Buat yang belum tau, green room adalah sebuah ruangan/kamar di belakang panggung/venue/studio yang di sediakan untuk performer sebelum mereka tampil.
Nah, dari kata kunci green room inilah, Saulnier mulai nge-develop ceritanya.
Btw, sekilas info Saulnier memang pernah menjadi bagian dari skena hardcore/punk di Virgina pada tahun 90an. Dia menghadiri banyak gigs, jatuh cinta dengan estetika dan energi musik hc/punk, dan bahkan bergabung dalam sebuah band ( No Turn On Fred ). Gue duga Saulnier mendapatkan ide tentang Green Room ini ketika band nya sedang menunggu waktu manggung di kamar tunggu sebuah venue gig. Dan ide itu terus berkembang liar.
Dalam sebuah wawancara, Saulnier mengaku bahkan sudah pernah membuat pilem pendek micro-budget ( untuk sebuah festival kecil ) yang mengambil setting sebuah green room. Ceritanya konon tentang sebuah ben heavy metal yang muter musik secara kebalik dan nggak sengaja malah ngebangkitin iblis-iblis ( laaaaah malah mirip 'Deathgasm' yaa haha ).
Singkatnya, Saulnier terus bermain-main dengan ide tentang green room ini disela-sela kesibukannya menggarap Blue Ruin. Nah, ketika akhirnya Blue Ruin tak disangka mendapat banyak apresiasi positif yang membuat kapabilitas Saulnier sebagai seorang sutradara mulai diakui, pintu kesempatan untuk bisa merealisasikan ide yang udah lama mengendap di benaknya itu pun terbuka lebar.
Nah, asiknya nih, dengan kesuksesan Blue Ruin ini, Saulnier sebenarnya bisa aja menerima tawaran studio besar dan membuat film komersil, tapi, doi malah memilih untuk tetap membuat film berskala kecil yang menjamin dia tetap bisa menuangkan ide, kreatiftas dan bersenang-senang didalamnya.
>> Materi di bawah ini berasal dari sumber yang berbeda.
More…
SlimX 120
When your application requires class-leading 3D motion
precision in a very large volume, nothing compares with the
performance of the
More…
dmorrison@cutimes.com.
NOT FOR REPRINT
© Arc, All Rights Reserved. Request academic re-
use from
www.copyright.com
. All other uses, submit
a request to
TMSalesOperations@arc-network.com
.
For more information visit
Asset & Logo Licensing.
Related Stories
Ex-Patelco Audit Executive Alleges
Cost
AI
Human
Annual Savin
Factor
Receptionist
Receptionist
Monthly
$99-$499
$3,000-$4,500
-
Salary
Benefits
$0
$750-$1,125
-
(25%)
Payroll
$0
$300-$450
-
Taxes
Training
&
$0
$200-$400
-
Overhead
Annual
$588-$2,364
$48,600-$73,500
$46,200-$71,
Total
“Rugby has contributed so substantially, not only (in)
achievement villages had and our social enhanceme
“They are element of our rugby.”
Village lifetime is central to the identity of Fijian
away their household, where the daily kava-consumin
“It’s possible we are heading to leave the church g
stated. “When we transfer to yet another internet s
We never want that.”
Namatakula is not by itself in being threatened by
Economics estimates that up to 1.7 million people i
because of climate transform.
Applause panjang.
Ide tentang green room pun kembali di olah Saulnier, dan inilah hasilnya :
Storyline
Sebuah band hardcore/punk Ain’t Rights yang beranggotakan Pat (Anton Yelchin), gitaris Sam (Alia Shawkat), drummer Reece (Joe Cole), dan vokalis Tiger (Callum Turner) sedang menjalani tur kecil mereka dengan sebuah van butut.
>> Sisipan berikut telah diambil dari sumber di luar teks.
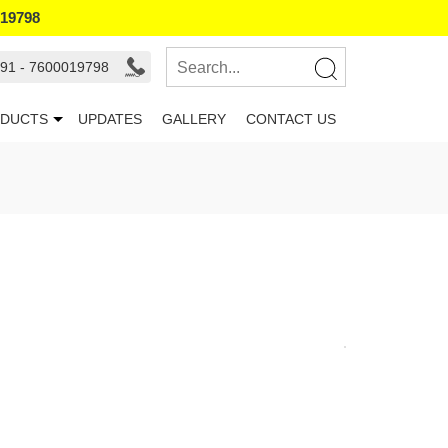
019798
91 - 7600019798
DUCTS
UPDATES
GALLERY
CONTACT US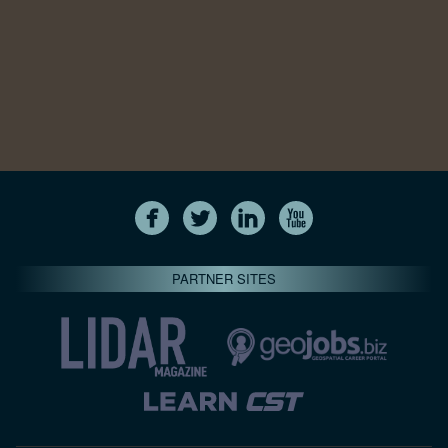
PARTNER SITES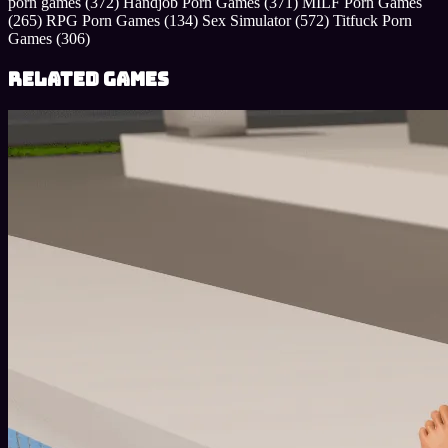
porn games
(372)
Handjob Porn Games
(371)
MILF Porn Games
(265)
RPG Porn Games
(134)
Sex Simulator
(572)
Titfuck Porn
Games
(306)
Related Games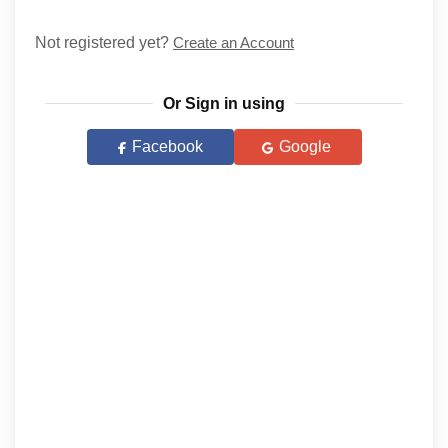
Not registered yet?
Create an Account
Or Sign in using
Facebook
Google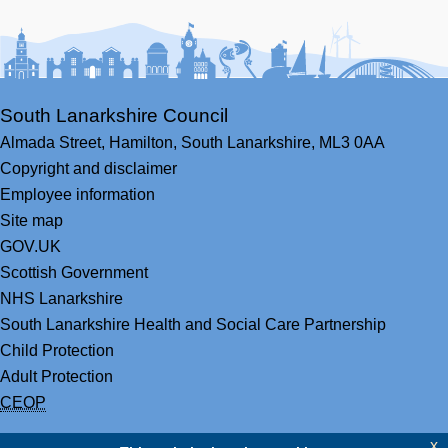
Facebook
Youtube
Bluesky
LinkedIn
Twitter
RS
South Lanarkshire Council
Almada Street,
Hamilton,
South Lanarkshire,
ML3 0AA
Copyright and disclaimer
Employee information
Site map
GOV.UK
Scottish Government
NHS Lanarkshire
South Lanarkshire Health and Social Care Partnership
Child Protection
Adult Protection
CEOP
x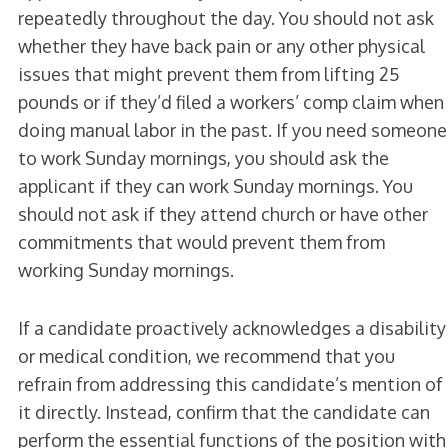
repeatedly throughout the day. You should not ask
whether they have back pain or any other physical
issues that might prevent them from lifting 25
pounds or if they’d filed a workers’ comp claim when
doing manual labor in the past. If you need someone
to work Sunday mornings, you should ask the
applicant if they can work Sunday mornings. You
should not ask if they attend church or have other
commitments that would prevent them from
working Sunday mornings.
If a candidate proactively acknowledges a disability
or medical condition, we recommend that you
refrain from addressing this candidate’s mention of
it directly. Instead, confirm that the candidate can
perform the essential functions of the position with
Setelah merasa ditipu karena diajak maen di sebuah restoran meksiko dengan bayaran yang bahkan nggak cukup untuk sekedar membeli bensin, Ain’t Rights akhirnya mendapat sebuah kesempatan untuk maen di sebuah gig besar di daerah terpencil Portland.
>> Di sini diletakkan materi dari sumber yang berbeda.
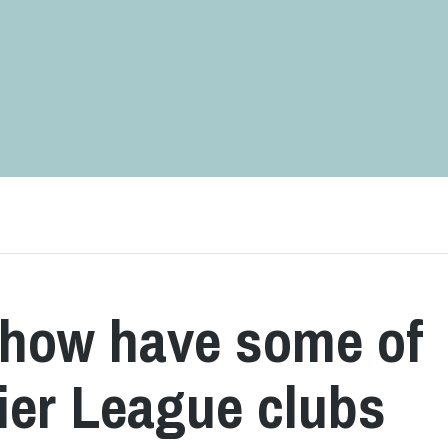
 how have some of
ier League clubs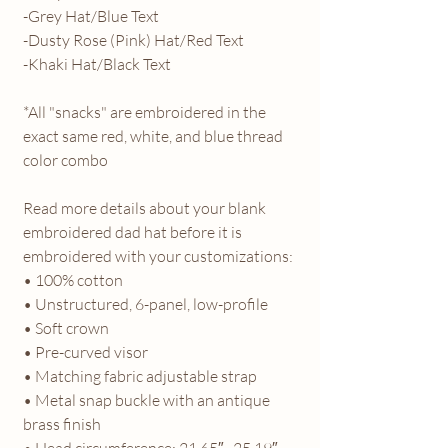
-Grey Hat/Blue Text
-Dusty Rose (Pink) Hat/Red Text
-Khaki Hat/Black Text
*All "snacks" are embroidered in the
exact same red, white, and blue thread
color combo
Read more details about your blank
embroidered dad hat before it is
embroidered with your customizations:
• 100% cotton
• Unstructured, 6-panel, low-profile
• Soft crown
• Pre-curved visor
• Matching fabric adjustable strap
• Metal snap buckle with an antique
brass finish
• Head circumference: 21.65″–25.19″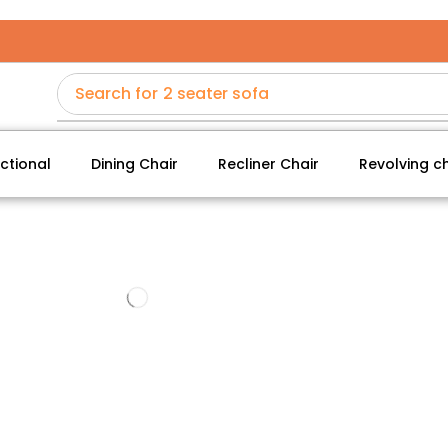
Search for
2 seater sofa
ctional
Dining Chair
Recliner Chair
Revolving ch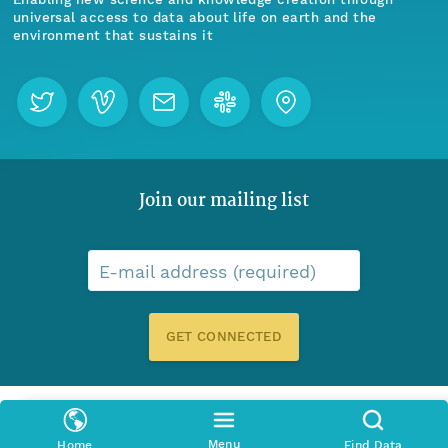
universal access to data about life on earth and the
environment that sustains it
Join our mailing list
E-mail address (required)
GET CONNECTED
Menu
Home
Find Data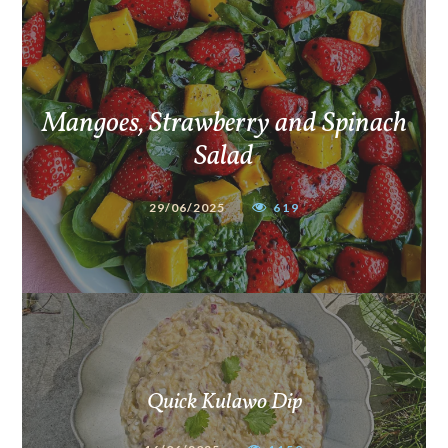
Mangoes, Strawberry and Spinach
Salad
29/06/2025
619
Quick Kulawo Dip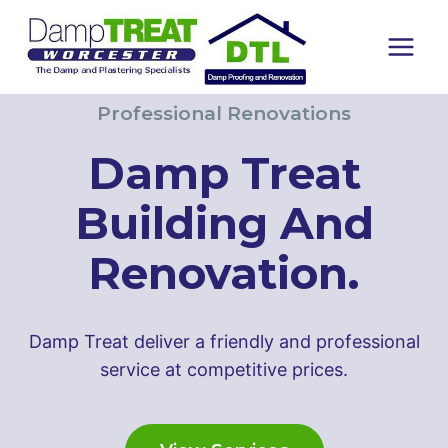
Skip
to
content
Professional Renovations
Damp Treat
Building And
Renovation.
Damp Treat deliver a friendly and professional
service at competitive prices.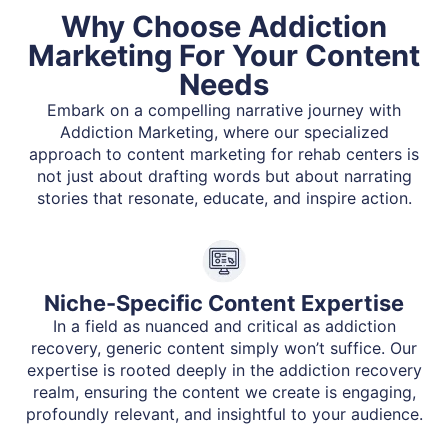
Why Choose Addiction
Marketing For Your Content
Needs
Embark on a compelling narrative journey with
Addiction Marketing, where our specialized
approach to content marketing for rehab centers is
not just about drafting words but about narrating
stories that resonate, educate, and inspire action.
Niche-Specific Content Expertise
In a field as nuanced and critical as addiction
recovery, generic content simply won’t suffice. Our
expertise is rooted deeply in the addiction recovery
realm, ensuring the content we create is engaging,
profoundly relevant, and insightful to your audience.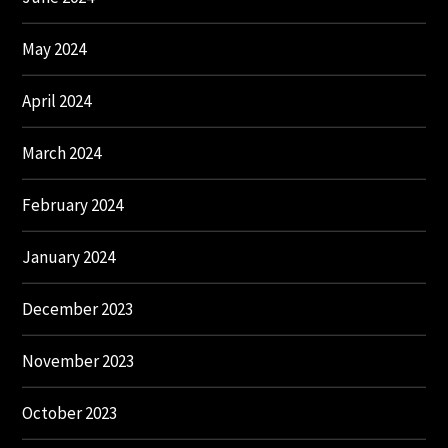
May 2024
April 2024
March 2024
February 2024
January 2024
December 2023
November 2023
October 2023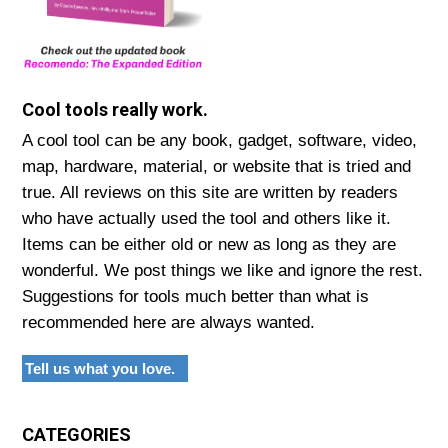
Cool tools really work.
A cool tool can be any book, gadget, software, video,
map, hardware, material, or website that is tried and
true. All reviews on this site are written by readers
who have actually used the tool and others like it.
Items can be either old or new as long as they are
wonderful. We post things we like and ignore the rest.
Suggestions for tools much better than what is
recommended here are always wanted.
Tell us what you love.
CATEGORIES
Hal yang harus mereka ketahui, gig itu ternyata di organisir oleh komunitas skinheads neo nazi. Sebagai sebuah band punkrock nihilis, Ain't Rights jelas memiliki ide yang berbeda dengan para skinhead sayap kanan, dan itu membuat mereka tidak terlalu antusias maen disana. Tapi setelah nginget kalo mereka sangat membutuhkan uang cash untuk beli bensin, akhirnya Ain’t Rights menyetujui tawaran itu.
Horror mulai terjadi ketika Pat secara tidak sengaja memergoki sebuah pembunuhan di green room. Para skinheads, dipimpin oleh Darcy Banker (Patrick Stewart) segera mengurung dan mengepung semua personel Ain’t Rights di ruang tunggu venue, mereka jelas tidak punya rencana untuk membiarkan para punkrocker ini keluar hidup-hidup. Selain untuk menghapus jejak pembunuhan itu, juga agar rahasia yang mereka simpan di ruang tersembunyi di bawah ruang green room tetap terjaga kerahasiaannya.
Yeah, thriller ruang sempit yang intense pun mulai bergulir.
geng skinhead sayap kanan |
Review
Sebuah review mengatakan kalo ini adalah pilem tentang bentrok punk vs skinhead neo nazi. Nihilisme versus fasisme. Ini jelas keliru. Karena meski Ain’t Rights sempat dengan songongnya membawakan kover lagu ejekan dari Dead Kennedys 'Nazi Punks Fuck Off' !, ( ini sih sama aja kaya bawain 'Puritan' nya Homicide di kandang FPI hahaha ) tapi respon yang mereka dapatkan nggak lebih dari cacian, ludahan dan lemparan botol bir saja. Abis itu crowd udah terlihat asik ber-slamdancing.
Adegan di moshpit ini sendiri di shot secara spesial dengan efek slo-mo dan iringan musik ambience yang tenang, selain membuat sequence ini terasa cantik, secara aneh juga berhasil ngasih tau gue untuk bersiap-siap kalo sebentar lagi segala kekacauan akan meledak.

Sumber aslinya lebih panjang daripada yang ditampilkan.